Now bouts of hot, dry weather are
coming earlier and earlier, setting the stage for prime fire conditions.
Southern California already has a nearly year-round fire season, Scott Stephens, a
professor of fire science at the University of California, Berkeley, said.
With
those hot periods likely coming earlier and earlier in spring and summer as
global temperatures continue to rise, “you’re going to have a longer period
where fire can ignite and move,” Stephens said.

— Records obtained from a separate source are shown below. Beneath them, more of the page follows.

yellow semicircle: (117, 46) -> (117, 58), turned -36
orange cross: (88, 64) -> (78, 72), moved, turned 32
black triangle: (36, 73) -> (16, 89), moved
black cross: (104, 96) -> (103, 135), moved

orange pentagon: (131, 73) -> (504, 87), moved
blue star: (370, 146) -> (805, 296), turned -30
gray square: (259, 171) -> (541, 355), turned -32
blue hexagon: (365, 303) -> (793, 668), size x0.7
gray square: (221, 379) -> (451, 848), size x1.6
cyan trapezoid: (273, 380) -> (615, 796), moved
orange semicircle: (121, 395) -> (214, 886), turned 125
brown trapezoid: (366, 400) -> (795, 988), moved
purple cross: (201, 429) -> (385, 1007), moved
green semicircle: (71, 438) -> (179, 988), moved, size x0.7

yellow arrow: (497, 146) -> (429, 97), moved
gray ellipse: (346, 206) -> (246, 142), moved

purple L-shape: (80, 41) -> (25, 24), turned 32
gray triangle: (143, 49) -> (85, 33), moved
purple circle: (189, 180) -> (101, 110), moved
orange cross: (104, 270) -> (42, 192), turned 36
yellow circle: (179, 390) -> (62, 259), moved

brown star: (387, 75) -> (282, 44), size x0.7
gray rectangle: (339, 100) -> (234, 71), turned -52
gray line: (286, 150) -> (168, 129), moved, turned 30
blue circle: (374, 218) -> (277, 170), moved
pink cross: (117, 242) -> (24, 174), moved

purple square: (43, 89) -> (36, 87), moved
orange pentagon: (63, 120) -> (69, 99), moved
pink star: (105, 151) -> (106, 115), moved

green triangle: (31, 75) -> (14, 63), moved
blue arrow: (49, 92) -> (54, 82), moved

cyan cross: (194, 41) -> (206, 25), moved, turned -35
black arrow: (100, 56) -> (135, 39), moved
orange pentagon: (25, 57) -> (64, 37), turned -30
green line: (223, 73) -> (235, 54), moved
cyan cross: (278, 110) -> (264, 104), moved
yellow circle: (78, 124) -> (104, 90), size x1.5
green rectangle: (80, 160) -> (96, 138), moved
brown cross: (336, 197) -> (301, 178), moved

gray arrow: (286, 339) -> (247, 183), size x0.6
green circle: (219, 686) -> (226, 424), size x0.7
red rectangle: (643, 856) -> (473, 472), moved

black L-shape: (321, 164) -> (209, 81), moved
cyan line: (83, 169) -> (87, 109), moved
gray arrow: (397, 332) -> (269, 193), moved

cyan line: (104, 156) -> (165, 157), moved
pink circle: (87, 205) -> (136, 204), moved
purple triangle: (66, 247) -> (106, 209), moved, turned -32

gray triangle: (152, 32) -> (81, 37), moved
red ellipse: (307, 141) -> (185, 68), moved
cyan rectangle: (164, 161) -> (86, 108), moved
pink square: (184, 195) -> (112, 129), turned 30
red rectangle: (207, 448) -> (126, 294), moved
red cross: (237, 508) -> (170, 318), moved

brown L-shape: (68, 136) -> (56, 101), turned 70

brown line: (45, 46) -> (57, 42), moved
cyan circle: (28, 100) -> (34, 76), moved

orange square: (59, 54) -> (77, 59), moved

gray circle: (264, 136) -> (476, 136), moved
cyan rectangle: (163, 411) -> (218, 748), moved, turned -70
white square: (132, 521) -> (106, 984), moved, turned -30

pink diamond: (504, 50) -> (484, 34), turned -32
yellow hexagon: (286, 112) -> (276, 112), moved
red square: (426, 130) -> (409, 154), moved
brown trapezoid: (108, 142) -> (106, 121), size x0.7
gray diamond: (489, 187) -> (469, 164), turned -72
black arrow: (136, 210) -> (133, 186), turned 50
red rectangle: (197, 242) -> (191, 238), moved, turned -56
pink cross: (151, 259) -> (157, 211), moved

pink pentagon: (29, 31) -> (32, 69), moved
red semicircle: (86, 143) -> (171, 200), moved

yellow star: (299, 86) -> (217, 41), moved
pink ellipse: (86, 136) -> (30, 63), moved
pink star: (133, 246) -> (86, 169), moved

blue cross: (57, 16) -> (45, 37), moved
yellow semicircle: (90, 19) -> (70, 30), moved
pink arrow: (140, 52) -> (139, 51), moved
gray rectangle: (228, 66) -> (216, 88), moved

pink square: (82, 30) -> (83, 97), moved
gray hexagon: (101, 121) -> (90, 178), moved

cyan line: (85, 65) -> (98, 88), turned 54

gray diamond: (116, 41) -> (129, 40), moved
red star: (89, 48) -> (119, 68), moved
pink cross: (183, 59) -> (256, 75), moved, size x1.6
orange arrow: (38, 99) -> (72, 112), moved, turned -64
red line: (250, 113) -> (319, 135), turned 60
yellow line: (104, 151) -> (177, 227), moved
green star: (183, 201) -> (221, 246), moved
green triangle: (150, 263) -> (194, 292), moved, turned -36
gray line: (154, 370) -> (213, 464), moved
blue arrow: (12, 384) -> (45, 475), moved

While the past few years in California have seen wildfires fueled by the
record-setting drought in
the state that killed off swaths of trees, this fire season has been helped by
the opposite conditions. Ample winter rains allowed grasslands to flourish, so
when hot, dry conditions came in June, those grasses were quickly cured into
perfect fire fuel, Stephens said.
With
the shifts in the fire season, policymakers and fire managers may have to begin
to rethink some of their strategies for preventing fires, particularly as the
longer fire season eats into the time that managers have to conduct prescribed
burns to burn up potential fuel, Stephens said. Areas may also have to do more
prescribed burns during drought years, to reduce fuel loads, he said.
Funding
for firefighting — the costs of which have topped $1 billion in 12 of the past
15 years — may also have to be rethought. Instead of having a seasonal
firefighting team, funding may have to be put in place for a year-round one,
Stephens said.
Hot
and dry conditions are expected to persist across the West over the next few
days, which could help more fires start and spread. Areas in the path of next
month’s solar eclipse, particularly drought-plagued Montana, are also concerned
about the influx of eclipse watchers who may not be aware of the fire danger or
the precautions they’ll need to take in order to avoid accidentally setting
one.
“It’s
really important that people recognize” that danger and are aware of the
various fire restrictions in place, Broyles said.